Published by Will under Books, TV, Will's Blog

(****access gallery below for images described in post; click to enlarge****)

I am in the transition of buying my first home. Since I am still in transition from my parent’s house to this apartment (even two years later) I have been periodically digging through about thirty boxes and finding all kinds of great, classic stuff. Below is probably the most loved book I have ever read: The Mystery Science Theater 3000 Amazing Colossal Episode Guide.

They always said (whoever ‘they’ are) that a book is only well loved if it is clearly abused. This book would qualify for sure as ‘well loved’. If you notice the front cover. . .it is quite abused. To be honest, it has been read so often since 1996 that the cover actually isn’t even attached to the book anymore. If you look at the binding, well, it’s seen better days. The book itself, besides the numerous years of hard core reading or random perusing, punches me in the nostalgic gut when I see a short transcription from my parents on the first page. It not only puts my age into perspective but my pure geekiness.

I started reading this book when I was 14 years old, to the day. I can actually calculate how long I’ve owned this book (12 years and seven months to the day of writing (here in Arizona it is January 30th, 2009; the website is tuned to Germany time and is showing as a later date).

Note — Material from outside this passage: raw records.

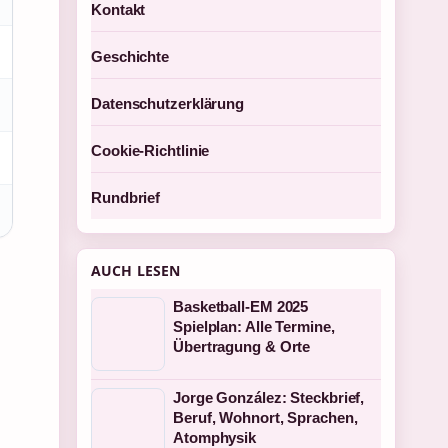
Kontakt
Geschichte
Datenschutzerklärung
Cookie-Richtlinie
Rundbrief
AUCH LESEN
Basketball-EM 2025
Spielplan: Alle Termine,
Übertragung & Orte
Jorge González: Steckbrief,
Beruf, Wohnort, Sprachen,
Atomphysik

I’ve been watching MST3K longer then that. MST3K is actually the one franchise/item/thing I’ve been involved with almost my entire life. I’ve known Crow, Tom Servo, Joel, Mike, Gypsy, Cambot, Dr. F, TV’s Frank and all the rest longer then my greatest friend and even longer then some family members. The SOL is basically my second home, at least for my imagination.

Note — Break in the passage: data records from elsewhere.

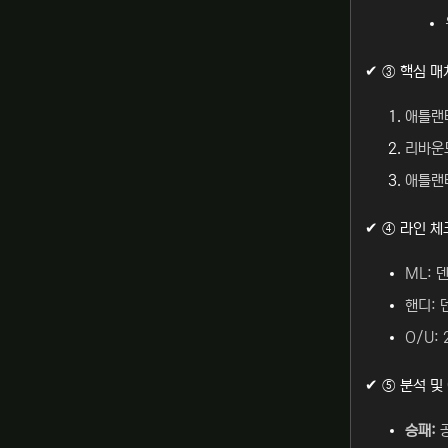
✔ ③ 핵심 
애틀랜타
리바운드
애틀랜타
✔ ④ 라인 체
ML: 덴
핸디: 
O/U:
✔ ⑤ 분석 및
승패:
공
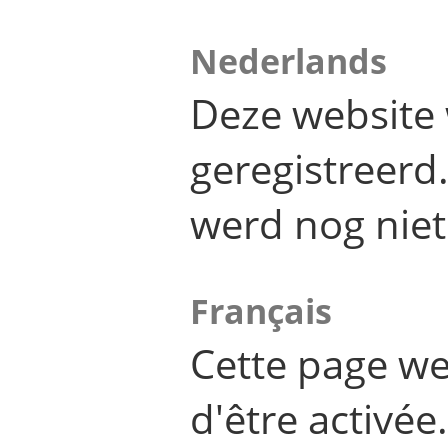
Nederlands
Deze website 
geregistreer
werd nog niet
Français
Cette page we
d'être activée.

MST3K, book or not, has truly defined my life, down to sense of humor to how I view the world. This book represents just one facet of that geeky fascination that is so seminal to my existence. I did wonder how I could have utterly destroyed this book with obsessive love. I mean, any book gets old after awhile, right? This book has no binding, writing all over it (personal notes about ‘classic’ episodes, etc.) and even the effects of decay (some pages are a mysterious yellow or green here or there).

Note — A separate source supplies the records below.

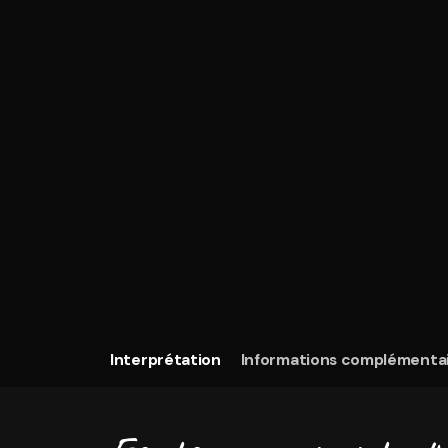
Interprétation
Informations complémenta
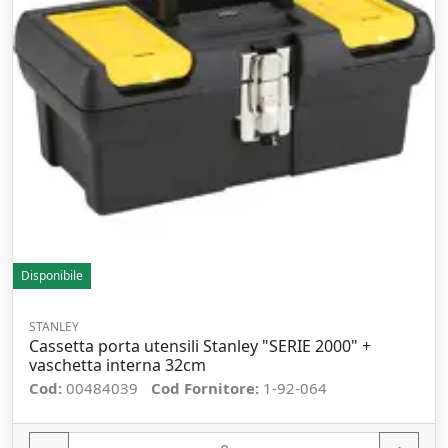
Disponibile
STANLEY
Cassetta porta utensili Stanley "SERIE 2000" +
vaschetta interna 32cm
Cod:
00484039
Cod Fornitore:
1-92-064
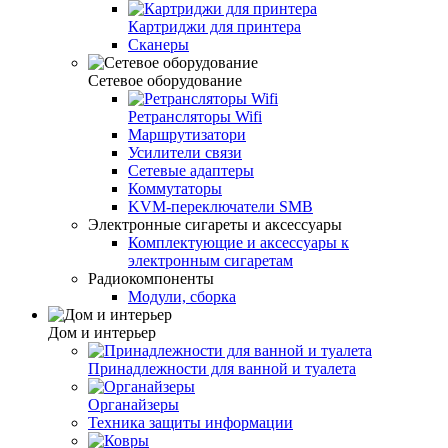
Картриджи для принтера
Сканеры
Сетевое оборудование
Ретрансляторы Wifi
Маршрутизатори
Усилители связи
Сетевые адаптеры
Коммутаторы
KVM-переключатели SMB
Электронные сигареты и аксессуары
Комплектующие и аксессуары к
электронным сигаретам
Радиокомпоненты
Модули, сборка
Дом и интерьер
Принадлежности для ванной и туалета
Органайзеры
Техника защиты информации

So I decided to test that nostalgia and see if, after all, this book is so damn good. And, by golly, it is. The best thing about this book is it is basically a text version of the show. This isn’t a blow-hard book about the making of the show and how great everyone is. The book represents the show in every facet; this is basically a lost episode as far as I’m concerned. The greatest thing about MST3K the TV show (and one movie) is that it only gets better with age. At age 7, when I started watching, so many jokes went over my head. And, to this day, many still do. But as you grow and learn the show allows itself to continue to grow with you. A joke you never understood when you were 14 can make a whole hell of a lot of sense when you’re 20. Case in point: my all-time favorite episode, I Accuse My Parents, is given the lowly rating of three stars and denied the CC label that I placed on episodes (the CC stands for ‘Classic Collection’; just in case I forgot, I put the meaning of the term on the front page for future reference) at the tender age of 14/15. Things change over time.

I’m 26 now and the book is even more special to me then before (as is the show). I’m glad I dug this out of the boxes surprisingly in tact (despite the unattached pages and binding) and in the correct order. It now graces my bathroom counter (trust me, an honorary place indeed) and will remain damaged but well loved for the rest of my days and in my sight! (*as I scanned images for this post, a large portion of binding pieces made their last stand and scattered all over my carpet. The decay, and the love, continues!)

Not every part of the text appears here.